Good for you! That is the best BF story I've heard! smile.gif
post #17 of 48
Mine has been dealing with painful slices in my nipples! Not just little cracks, but open sliced skin! Scabbing, oozzing, itching...My first baby who nursed until 2 yrs (she is now almost 4) there was not one problem, so when I had my second, only 3 months after I had stopped nursing my first, I thought I'd just breeze right into it! That was not the case! From day one it has been exrutiatingly painful, I talked to my doctor, midwife's, pediatrician, and lactation consultants. Tried nipple shields, ointments, pumping, thrush treatments, NOTHING worked and no one knew what the problem was??? At 3 months I had a culture taken from my nipples, it came back positive for a mellow case of staph? But no one seemed to be too worried about it...except for me..the one in pain! I finally got a prescription for what they call APNO triple nipple ointment..gold in a jar..I have been using it for almost 18 months now, if I don't use it for even 1 day, my nipples start to itch and next thing you know, their cracking open again! Ouch! Anyways, to shorten this up a bit, breast feeding my babies has always been such a bonding and special thing, also I feel the healthiest choice I could give them, so just because I was and have been, in pain, didn't mean I could just give up! So I've just been taking it a day at a time, which believe me, it flys by!!!! So past the tears, biting, teething, and pain! I've still managed to stick it out!!! 18 months and going strong! If any one else has had this happen it'd be great to hear about! No one else I talk to has ever even heard of it! Which makes it hard to figure out!!! Thanks
post #18 of 48
I had pretty painful engorgement after about three days that lasted a little over a week. Was superpainful, very swollen and hot. I used icepacks after feeding and hot compress beforehand. I tried to pump but it made thiings worse so I just waited it out. Eventually it went away. My second challenege has been forceful let down. It literaly gags my LO greensad.gif I did a lot of research and now I feed on one side about 1-3 times or a four hour period then switch. Initially i would switch with each feed. After about three days it seems to be working. If one breast is a little engorged I hand express (it literally used to shoot across the room!).
post #19 of 48
Cracked nipples and associated pain at the beginning with my first, and also persistent oversupply problems,
post #20 of 48
At the start, my sleepy & small (5lb4oz at birth) newborn had a hard time staying awake at the breast and had a hard time latching onto my one flat nipple too. She would latch onto the other like a champ, but then would give a few half-hearted sucks and fall asleep. And at first, being a new nursing mom, I didn't realized that those sucks were really just comfort sucking, not nutritive sucking, or I would have started sooner to try and get her to wake up and really suck. I do wish I had gotten a LC in to see us right away, she didn't get in until I was about to leave the hospital as I gave birth on the weekend and I think with immediate LC help I might have avoided the problem entirely. I did end up supplementing her with formula for a few weeks, but we stuck with the breast too and slowly weaned off formula not ever to have to use it again! I think knowing what I know now, I would have tried harder to pump for her instead of supplementing, but I was so tired and overwhelmed, I dunno if I would have been able to. I'm glad I knew enough to feed her at the breast first always at each feeding and only supplementing after if she still seemed hungry so I didn't sabotage our nursing relationship!

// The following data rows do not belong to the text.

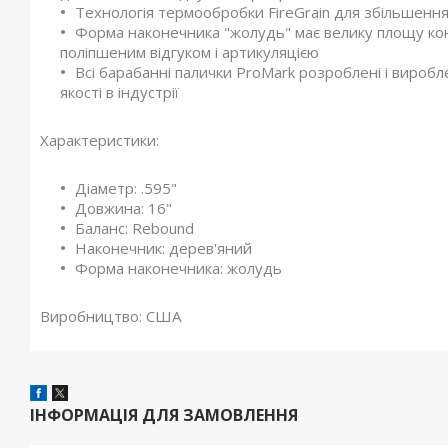
Технологія термообробки FireGrain для збільшення
Форма наконечника "жолудь" має велику площу конт
поліпшеним відгуком і артикуляцією
Всі барабанні палички ProMark розроблені і вироб
якості в індустрії
Характеристики:
Діаметр: .595"
Довжина: 16"
Баланс: Rebound
Наконечник: дерев'яний
Форма наконечника: жолудь
Виробництво:
США
ІНФОРМАЦІЯ ДЛЯ ЗАМОВЛЕННЯ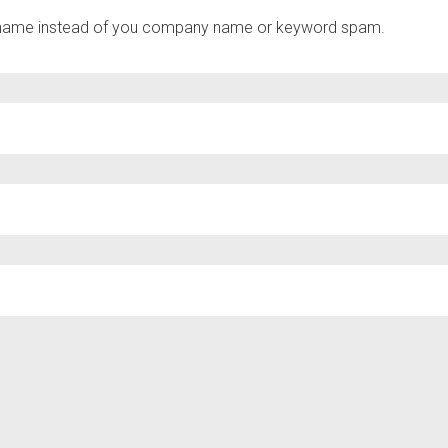
l name instead of you company name or keyword spam.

My other challenge was I went back to work FT at 16 weeks and pumped milk for her while she was at daycare. Keeping up was challenging at times as my body liked to be very efficient. I am glad I was lucky enough to have an awesome pumping setup and I even was able to pump the few times I traveled for work while she was still BFing. Doing my research ahead of time, the occasional Fenugreek & power pumping, renting a pump while they replaced my still under warranty pump that the motor died on, and making pumping a priority all made it so I was successful. I never had a big freezer stash, but I always had enough for my DD!